AV block surface ECG patterns — mnemonic

MOBITZ

M Mobitz I = Wenckebach = nodal

Progressive PR prolongation then a dropped beat; pause less than twice preceding RR; narrow QRS; usually benign, atropine-responsive

O Of block two types

Mobitz II = infranodal; fixed PR with sudden dropped QRS; wide QRS; pacing even when asymptomatic

B Block av-nodal substances

Beta-blocker, digoxin, calcium-channel blocker, amiodarone — commonest reversible causes

I Inferior MI = nodal block

RCA supplies AV node in 80 to 90 percent; vagal (Bezold-Jarisch) and ischaemic; self-limiting within 7 days

T Three degrees

1st (PR over 200 ms, every P conducted), 2nd (some P not conducted), 3rd (complete dissociation, no P conducted)

Z Zero conduction is CHB

No P wave conducted; junctional (40 to 60, narrow QRS) or ventricular (20 to 40, wide QRS) escape; pacing

Symptomatic bradycardia (syncope / hypotension / confusion / chest pain / heart failure)

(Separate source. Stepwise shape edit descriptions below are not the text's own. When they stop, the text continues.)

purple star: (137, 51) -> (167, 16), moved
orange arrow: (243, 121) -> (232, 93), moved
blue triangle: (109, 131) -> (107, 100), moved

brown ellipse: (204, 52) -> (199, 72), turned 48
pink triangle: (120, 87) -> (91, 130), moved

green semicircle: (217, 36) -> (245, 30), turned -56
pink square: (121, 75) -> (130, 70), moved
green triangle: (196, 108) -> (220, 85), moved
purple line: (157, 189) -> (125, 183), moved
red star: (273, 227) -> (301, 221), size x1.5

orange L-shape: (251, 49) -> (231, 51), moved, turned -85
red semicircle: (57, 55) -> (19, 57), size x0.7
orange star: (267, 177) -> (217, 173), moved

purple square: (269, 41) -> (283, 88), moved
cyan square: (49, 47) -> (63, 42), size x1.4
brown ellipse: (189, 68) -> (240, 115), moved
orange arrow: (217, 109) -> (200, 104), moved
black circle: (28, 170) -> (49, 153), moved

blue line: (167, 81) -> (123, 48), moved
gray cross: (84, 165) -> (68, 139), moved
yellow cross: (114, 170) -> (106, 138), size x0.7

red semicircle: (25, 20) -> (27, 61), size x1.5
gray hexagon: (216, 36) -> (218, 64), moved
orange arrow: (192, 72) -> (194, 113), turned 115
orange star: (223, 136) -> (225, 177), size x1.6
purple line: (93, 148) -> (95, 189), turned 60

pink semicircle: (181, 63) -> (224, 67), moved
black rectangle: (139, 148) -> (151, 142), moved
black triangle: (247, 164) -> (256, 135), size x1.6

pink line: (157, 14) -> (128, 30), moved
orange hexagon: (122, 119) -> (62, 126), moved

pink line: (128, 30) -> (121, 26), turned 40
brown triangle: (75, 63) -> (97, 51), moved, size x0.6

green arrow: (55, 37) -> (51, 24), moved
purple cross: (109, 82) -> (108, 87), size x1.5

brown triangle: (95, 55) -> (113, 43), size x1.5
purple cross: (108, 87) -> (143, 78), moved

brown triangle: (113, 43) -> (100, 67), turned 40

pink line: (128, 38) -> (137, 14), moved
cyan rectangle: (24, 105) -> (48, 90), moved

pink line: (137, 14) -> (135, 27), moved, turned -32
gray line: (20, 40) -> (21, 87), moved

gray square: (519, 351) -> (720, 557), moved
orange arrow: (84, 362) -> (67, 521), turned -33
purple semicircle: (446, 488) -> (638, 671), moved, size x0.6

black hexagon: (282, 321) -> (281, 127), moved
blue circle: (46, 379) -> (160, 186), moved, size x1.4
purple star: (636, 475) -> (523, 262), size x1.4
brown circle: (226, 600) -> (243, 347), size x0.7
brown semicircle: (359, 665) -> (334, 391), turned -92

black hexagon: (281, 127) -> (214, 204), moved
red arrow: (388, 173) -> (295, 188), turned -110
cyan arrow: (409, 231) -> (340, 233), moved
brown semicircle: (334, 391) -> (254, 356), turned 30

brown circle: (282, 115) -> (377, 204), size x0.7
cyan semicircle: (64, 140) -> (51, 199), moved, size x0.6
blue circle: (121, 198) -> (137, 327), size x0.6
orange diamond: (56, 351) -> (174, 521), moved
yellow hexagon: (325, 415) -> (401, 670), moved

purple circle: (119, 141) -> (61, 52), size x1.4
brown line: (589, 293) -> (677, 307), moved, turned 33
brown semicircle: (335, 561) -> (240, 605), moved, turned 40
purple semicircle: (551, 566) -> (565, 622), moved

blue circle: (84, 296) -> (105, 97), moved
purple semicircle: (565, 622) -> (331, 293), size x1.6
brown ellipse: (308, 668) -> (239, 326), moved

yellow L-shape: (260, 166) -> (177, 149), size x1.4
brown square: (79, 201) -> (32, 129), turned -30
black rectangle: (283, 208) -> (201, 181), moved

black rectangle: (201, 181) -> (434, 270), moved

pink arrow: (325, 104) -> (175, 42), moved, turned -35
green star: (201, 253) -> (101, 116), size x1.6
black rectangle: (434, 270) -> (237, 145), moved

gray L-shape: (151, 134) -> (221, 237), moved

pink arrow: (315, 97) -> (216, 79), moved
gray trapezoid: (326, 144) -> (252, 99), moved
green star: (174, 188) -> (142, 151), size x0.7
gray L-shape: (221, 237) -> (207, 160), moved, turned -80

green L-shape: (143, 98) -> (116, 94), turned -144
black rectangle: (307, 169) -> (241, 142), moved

A patient with HR below 50 bpm and syncope, hypotension, confusion, ischaemic chest pain, or acute heart failure has symptomatic bradycardia — follow the bradycardia algorithm. Atropine 500 mcg IV bolus repeat every 3 to 5 min to max 3 mg; if no response — isoprenaline 5 mcg/min IV or adrenaline 2 to 10 mcg/min or transcutaneous pacing at 60 to 80 bpm, and transvenous pacing as definitive bridge. Identify and treat the cause — drugs, ischaemia (especially inferior MI with RCA occlusion supplying AV node), hyperkalaemia, hypoxia, Lyme. Mobitz II and complete heart block are Class I pacing indications.[1][3]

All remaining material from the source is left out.